This is the story behind a landmark court decision in Turkey involving a couple’s clash over who gets to keep the cats after a breakup.
A couple in their 20s, who requested to remain anonymous, were living in Istanbul when they decided to add more joy to their life by adopting two cats. Everything seemed perfect until their breakup in 2016.
The cats stayed with the woman, but two years later, the man demanded ownership of the cats, and when he was rejected, he took the matter to a court.
The lawsuit took approximately four years, during which the man claimed he had only left the cats with his ex-girlfriend until he could find a new apartment. The woman denied the existence of such an agreement.
“The lawsuit came out of the blue for my client. There had not been any requests to take the cats, let alone seeing them, by the plaintiff up until then,” the woman’s lawyer told TRT World.
The plaintiff could not be reached for comment.
The court eventually sided with the woman because they found that it would be the best decision for the psychological well being of the cats. However, the legal battle is not over yet as the plaintiff objected to the court’s decision.
The furry companions
“Piraye is a queen if I have ever seen one. She is absolutely gorgeous and she knows it,” the woman told TRT World. The couple had adopted Piraye in 2013.
“Cingoz may well be the most loving cat in the world, a total lap cat. He follows me everywhere, and is always wanting to feel my presence,” she added. Cingoz is a rescue that the couple adopted in 2015.
Cingoz was very sick when the couple took him in. He went through rigorous treatment that the defendant covered, but lost his sight despite every effort to save it. Nevertheless, he still has an eye and can sense some light through it, allowing him to remain a fan of gazing out the window like his sister Piraye.
Despite his condition, Cingoz is a very playful cat that can turn anything into a toy, although there is no scarcity of toys in the house.
“What amazes me about Cingoz is that he has memorised the lay of the land. He knows every corner of the house and runs around without bumping into anything,” said the woman.
All three of them have a deep connection with one another. They are her “family” in the words of the woman.
“The court process was very scary. I had a strong case as their primary caregiver, but the slightest idea of potentially losing them was devastating for me. I feel very lucky to have them,” she said.
A landmark approach
Under Turkish law, animals had property status. And the lawsuit was in fact a movable property lawsuit.
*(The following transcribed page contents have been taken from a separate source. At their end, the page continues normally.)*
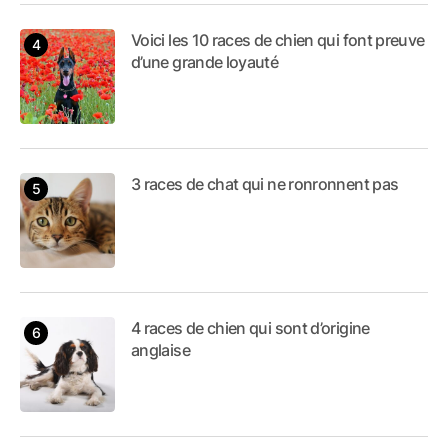
Voici les 10 races de chien qui font preuve
d’une grande loyauté
3 races de chat qui ne ronronnent pas
4 races de chien qui sont d’origine
anglaise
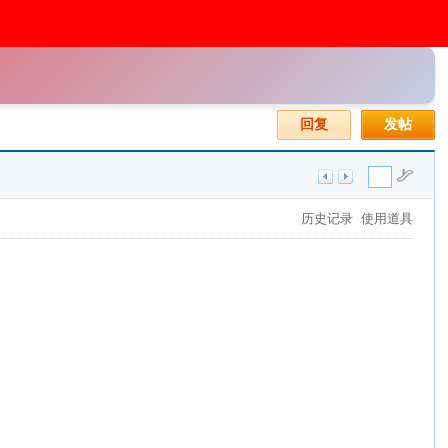
回复
发帖
历史记录
使用道具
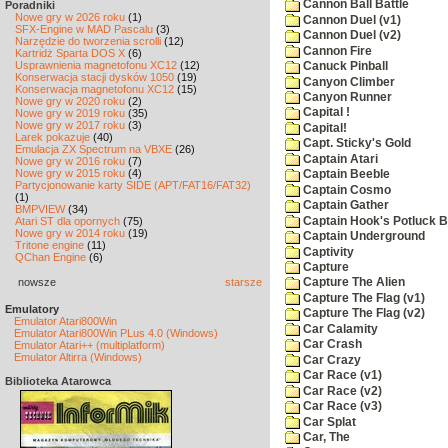
Cannon Ball Battle
Poradniki
Nowe gry w 2026 roku
(1)
Cannon Duel (v1)
SFX-Engine w MAD Pascalu
(3)
Cannon Duel (v2)
Narzędzie do tworzenia scrolli
(12)
Cannon Fire
Kartridż Sparta DOS X
(6)
Usprawnienia magnetofonu XC12
(12)
Canuck Pinball
Konserwacja stacji dysków 1050
(19)
Canyon Climber
Konserwacja magnetofonu XC12
(15)
Canyon Runner
Nowe gry w 2020 roku
(2)
Capital !
Nowe gry w 2019 roku
(35)
Nowe gry w 2017 roku
(3)
Capital!
Larek pokazuje
(40)
Capt. Sticky's Gold
Emulacja ZX Spectrum na VBXE
(26)
Captain Atari
Nowe gry w 2016 roku
(7)
Nowe gry w 2015 roku
(4)
Captain Beeble
Partycjonowanie karty SIDE (APT/FAT16/FAT32)
Captain Cosmo
(1)
Captain Gather
BMPVIEW
(34)
Captain Hook's Potluck B
Atari ST dla opornych
(75)
Nowe gry w 2014 roku
(19)
Captain Underground
Tritone engine
(11)
Captivity
QChan Engine
(6)
Capture
nowsze
starsze
Capture The Alien
Capture The Flag (v1)
Emulatory
Capture The Flag (v2)
Emulator Atari800Win
Car Calamity
Emulator Atari800Win PLus 4.0 (Windows)
Car Crash
Emulator Atari++ (multiplatform)
Emulator Altirra (Windows)
Car Crazy
Car Race (v1)
Biblioteka Atarowca
Car Race (v2)
Car Race (v3)
Car Splat
Car, The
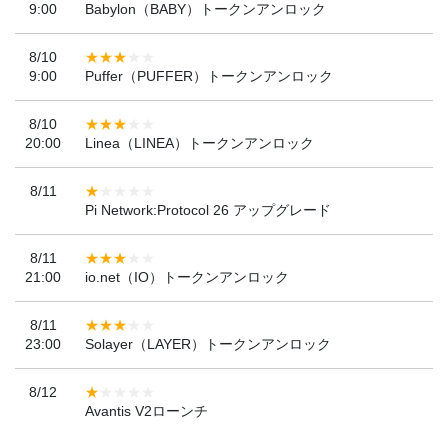
9:00
Babylon（BABY）トークンアンロック
8/10
9:00
Puffer（PUFFER）トークンアンロック
8/10
20:00
Linea（LINEA）トークンアンロック
8/11
Pi Network:Protocol 26 アップグレード
8/11
21:00
io.net（IO）トークンアンロック
8/11
23:00
Solayer（LAYER）トークンアンロック
8/12
Avantis V2ローンチ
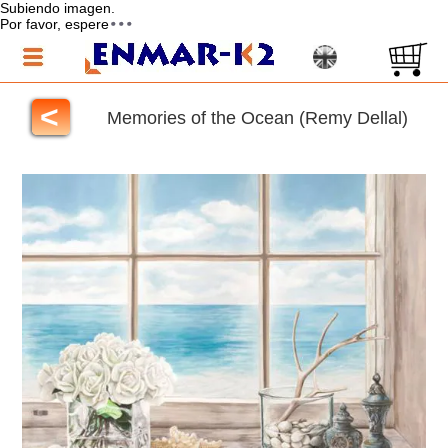
Subiendo imagen.
Por favor, espere
<
Memories of the Ocean (Remy Dellal)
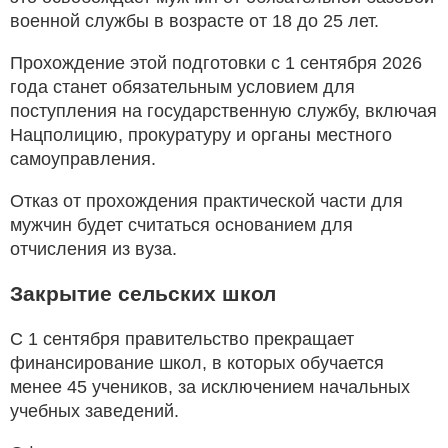
военной службы в возрасте от 18 до 25 лет.
Прохождение этой подготовки с 1 сентября 2026
года станет обязательным условием для
поступления на государственную службу, включая
Нацполицию, прокуратуру и органы местного
самоуправления.
Отказ от прохождения практической части для
мужчин будет считаться основанием для
отчисления из вуза.
Закрытие сельских школ
С 1 сентября правительство прекращает
финансирование школ, в которых обучается
менее 45 учеников, за исключением начальных
учебных заведений.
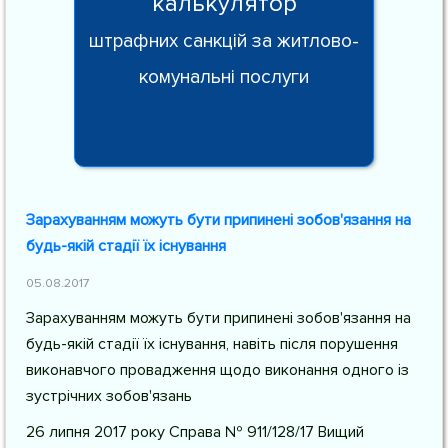
калькулятор
штрафних санкцій за житлово-
комунальні послуги
Зарахуванням можуть бути припинені зобов'язання на
будь-якій стадії їх існування
05.08.2017
Зарахуванням можуть бути припинені зобов'язання на
будь-якій стадії їх існування, навіть після порушення
виконавчого провадження щодо виконання одного із
зустрічних зобов'язань
26 липня 2017 року Справа № 911/128/17 Вищий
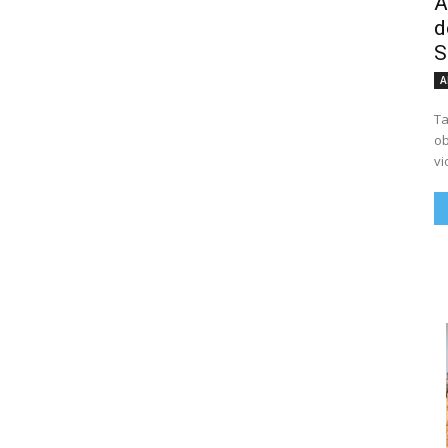
A
d
S
A
Ta
ob
vi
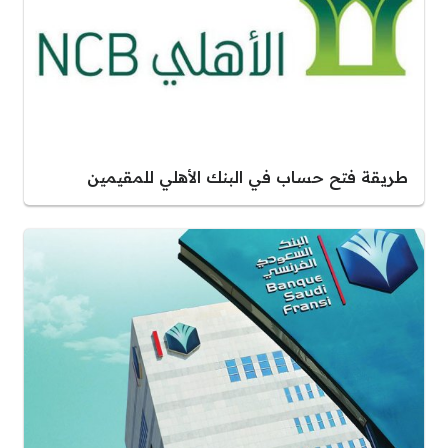
طريقة فتح حساب في البنك الأهلي للمقيمين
However, due to the sides’ approach to the case, including the court, the lawsuit turned into what can be considered a custody battle.
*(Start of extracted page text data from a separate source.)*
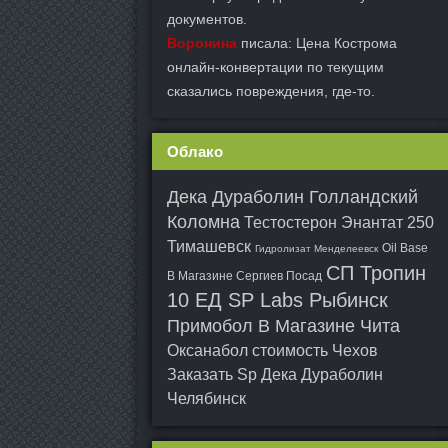
документов.
Воронина
писала: Цена Кострома
онлайн-конвертации по текущим
сказались повреждения, где-то.
Облако
Дека Дураболин Голландский
Коломна
Тестостерон Энантат 250
Тимашевск
Oil Base
Гидролизат Менделеевск
СП Тропин
В Магазине Сергиев Посад
10 ЕД SP Labs Рыбинск
Примобол В Магазине Чита
Оксанабол стоимость Чехов
Заказать Sp Дека Дураболин
Челябинск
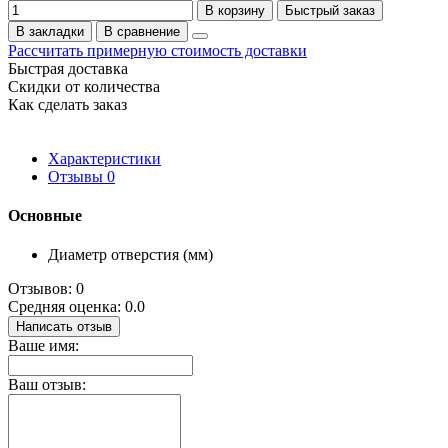
В корзину
Быстрый заказ
В закладки
В сравнение
Рассчитать примерную стоимость доставки
Быстрая доставка
Скидки от количества
Как сделать заказ
Характеристики
Отзывы
0
Основные
Диаметр отверстия (мм)
Отзывов: 0
Средняя оценка: 0.0
Написать отзыв
Ваше имя:
Ваш отзыв:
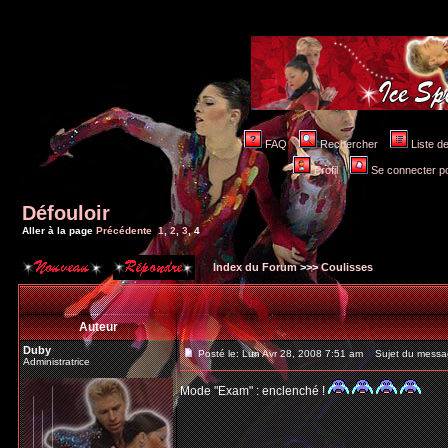
FAQ
Rechercher
Liste 
Profil
Se connecter po
Défouloir
Aller à la page
Précédente
1
,
2
,
3
,
4
Index du Forum
>>>
Coulisses
Auteur
Duby
Posté le: Lun Avr 28, 2008 7:51 am
Sujet du messa
Administratrice
Mode "Exam" : enclenché !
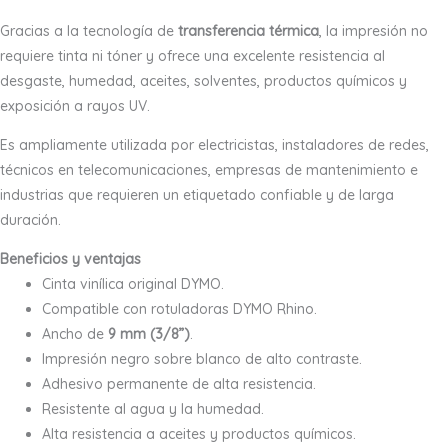
Gracias a la tecnología de
transferencia térmica
, la impresión no
requiere tinta ni tóner y ofrece una excelente resistencia al
desgaste, humedad, aceites, solventes, productos químicos y
exposición a rayos UV.
Es ampliamente utilizada por electricistas, instaladores de redes,
técnicos en telecomunicaciones, empresas de mantenimiento e
industrias que requieren un etiquetado confiable y de larga
duración.
Beneficios y ventajas
Cinta vinílica original DYMO.
Compatible con rotuladoras DYMO Rhino.
Ancho de
9 mm (3/8”)
.
Impresión negro sobre blanco de alto contraste.
Adhesivo permanente de alta resistencia.
Resistente al agua y la humedad.
Alta resistencia a aceites y productos químicos.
Turkey recently passed a new bill on animal rights, which removed animals from their status as property and acknowledged them as living beings. According to the bill, the sale of cats and dogs by pet shops will be banned, as such shops are “not suitable for animal health and ethology”.
Animal circuses, water circuses and dolphin parks will also be prohibited. Cat and dog owners will be required to have digital IDs or registration and will face fines if they abandon their pets.
The international treaties regarding animal rights that Turkey has ratified were also in play for the court’s decision. According to that law, animals are sui generis, or of unique nature.
“The court had a landmark approach. They considered the cats not as objects, but as living beings from the very beginning,” said the lawyer, Oguzhan Bostanoglu.
Both sides approached the case as if it was a custody battle, trying to prove that they were deserving of having Piraye and Cingoz as if they were their actual children.
Three witnesses from each side appeared before the judge to give their accounts on how the defendant and plaintiff interacted with the cats, and whether they were suitable for ownership.
Moreover, the court demanded expert opinion for the lawsuit to find out whether moving the cats would be harmful for their mental health. An expert veterinarian visited the cats at the defendant’s house to observe their living conditions.
The veterinarian’s report stated that every need of the cats were met by the woman, and that they were in optimal health.
Furthermore, the report included assessments about the nature of the animals. As sentient beings, cats experience psychological distress when removed from their usual environment, which can lead to changes in their eating and sleeping patterns and in turn cause illness.
This would especially be the case for Cingoz, who is blind, as he would be put in an environment he would not be able to navigate, the expert argued.
It was clear from the report that Piraye and Cingoz should remain with their primary caregiver, the defendant.
“The court’s decision could have been different if they had approached the cats as commodities. The process would, without a doubt, have been different,” said the defendant’s lawyer.
The crucial point in the case was that the plaintiff, for two years, had not made contact with the cats, did not meet their material or nonmaterial needs, and did not request ownership.
According to the law, under such circumstances, the individual is considered to have given up their ownership rights. This was also the court’s decision as they gave ownership, or “custody” to the woman who had been the primary caregiver.
“I have not encountered any legal case similar to this. When I first saw the lawsuit, I hoped the court would approach the cats as living beings rather than mere objects, and I am happy to see that they did. I believe the process, as well as the decision, was fitting. This case is exemplary for similar future cases,” told the lawyer.
The court recognised that despite the fact that we don't know everything about the mental and spiritual abilities of animals, it is clear that they are sentient and can feel pain or happiness.
The case also clearly shows that animals should not be regarded as commodities under law.
“Animals are not objects to do what you want with. They have feelings. They must be approached as living beings who have their rights, their well-being should be looked out for because they cannot do that themselves,” said the woman.
“To me, it has always been a custody case. I see my cats as my kids. I am delighted that the court made a decision in line with that by considering their mental health.”